Menurut Prof Anna, langkah pertama yang perlu dibangun adalah mengubah pola penyuluhan yang selama ini cenderung maskulin. Pola penyuluhan harus didesain lebih inklusif, ramah bagi perempuan muda, dan memberi ruang bagi aspirasi serta kebutuhan mereka.

“Yang penting adalah bagaimana mengintegrasikan aspirasi dan kebutuhan perempuan muda di pertanian dalam penyelenggaraan penyuluhan gender. Itu harus dimulai dari kelembagaan, dari tingkat pimpinan hingga penyuluh lapang,” tuturnya.

Ia menambahkan bahwa penyuluhan yang sensitif gender akan membantu perempuan membangun kepercayaan diri, terutama generasi muda yang kerap terpengaruh budaya patriarki.

“Sering kali perempuan muda tidak percaya diri untuk tampil, bahkan kesadaran gendernya rendah karena patriarki terinternalisasi.

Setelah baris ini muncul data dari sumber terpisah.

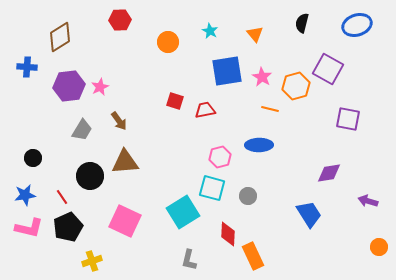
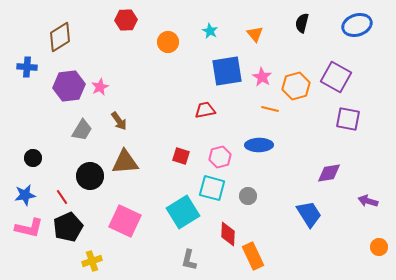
red hexagon at (120, 20): moved 6 px right
purple square at (328, 69): moved 8 px right, 8 px down
red square at (175, 101): moved 6 px right, 55 px down
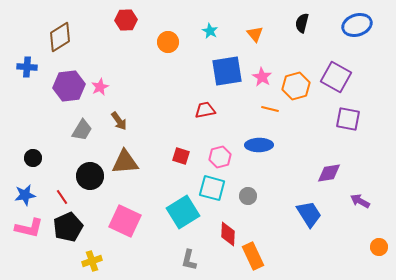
purple arrow at (368, 201): moved 8 px left; rotated 12 degrees clockwise
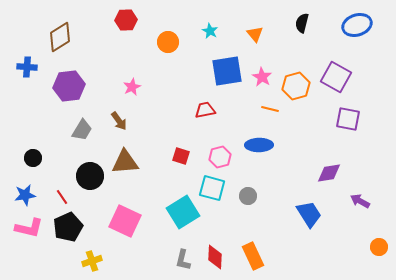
pink star at (100, 87): moved 32 px right
red diamond at (228, 234): moved 13 px left, 23 px down
gray L-shape at (189, 260): moved 6 px left
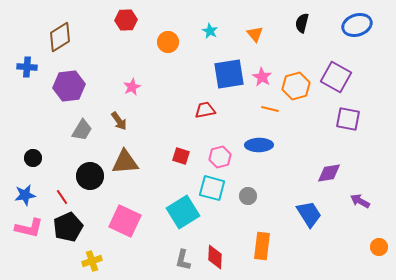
blue square at (227, 71): moved 2 px right, 3 px down
orange rectangle at (253, 256): moved 9 px right, 10 px up; rotated 32 degrees clockwise
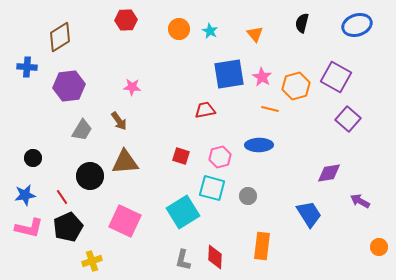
orange circle at (168, 42): moved 11 px right, 13 px up
pink star at (132, 87): rotated 30 degrees clockwise
purple square at (348, 119): rotated 30 degrees clockwise
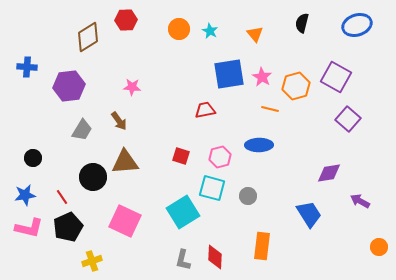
brown diamond at (60, 37): moved 28 px right
black circle at (90, 176): moved 3 px right, 1 px down
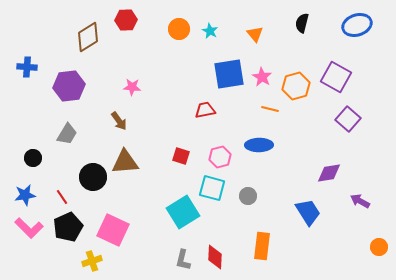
gray trapezoid at (82, 130): moved 15 px left, 4 px down
blue trapezoid at (309, 214): moved 1 px left, 2 px up
pink square at (125, 221): moved 12 px left, 9 px down
pink L-shape at (29, 228): rotated 32 degrees clockwise
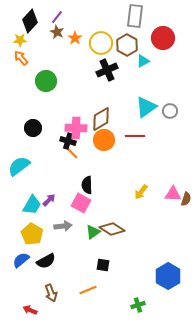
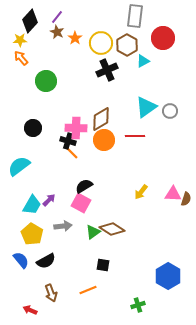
black semicircle at (87, 185): moved 3 px left, 1 px down; rotated 60 degrees clockwise
blue semicircle at (21, 260): rotated 90 degrees clockwise
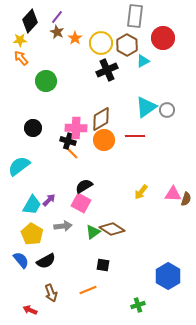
gray circle at (170, 111): moved 3 px left, 1 px up
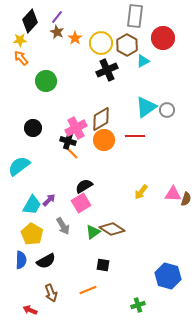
pink cross at (76, 128): rotated 30 degrees counterclockwise
pink square at (81, 203): rotated 30 degrees clockwise
gray arrow at (63, 226): rotated 66 degrees clockwise
blue semicircle at (21, 260): rotated 42 degrees clockwise
blue hexagon at (168, 276): rotated 15 degrees counterclockwise
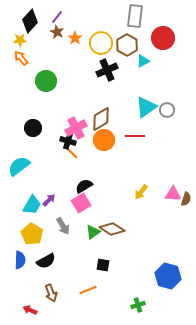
blue semicircle at (21, 260): moved 1 px left
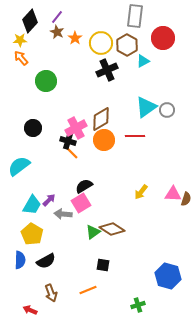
gray arrow at (63, 226): moved 12 px up; rotated 126 degrees clockwise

Akhirnya ketika diminta maju, mereka memilih menahan diri, ‘laki-laki dulu saja’, begitu biasanya,” ungkapnya.

Prof Anna menekankan perlunya ruang khusus yang memungkinkan perempuan bersuara tanpa tekanan. Forum perempuan dan organisasi desa dapat menjadi sarana memperkuat partisipasi dan kepemimpinan mereka.

“Melibatkan kelompok perempuan muda dalam forum-forum desa sangat penting. Jika ruangnya bercampur, sering kali mereka tidak bisa bersuara. Maka ruang belajar kepemimpinan perempuan harus didorong secara sistematis,” jelasnya.

Gen Z Hapus Kesenjangan
Saat ditanya mengenai potensi perempuan generasi Z menjadi motor inovasi pertanian, Prof Anna optimis. Kedekatan mereka dengan teknologi digital dapat menjadi alat kuat untuk mempercepat literasi gender, pertanian modern, hingga jejaring usaha.

“Gen Z hidup di era digital. Teknologi harus menjadi media dan metode kekinian agar mereka tertarik ke pertanian,” ujarnya.

Ia menyebut berbagai pendekatan kreatif dapat dilakukan melalui film, media sosial, konten persuasif, hingga komedi dan gim digital.

“Pesan kesetaraan bisa disisipkan dalam film, gim, bahkan stand-up comedy. Banyak drama Korea yang sudah melakukannya, menampilkan kesadaran gender dengan halus namun kuat,” tambahnya.

Menurutnya, peluang perempuan gen Z untuk menjadi motor inovasi agrikultur semakin terbuka lebar. Namun keberhasilan itu bergantung pada kesediaan mereka memanfaatkan teknologi untuk pengembangan kapasitas diri.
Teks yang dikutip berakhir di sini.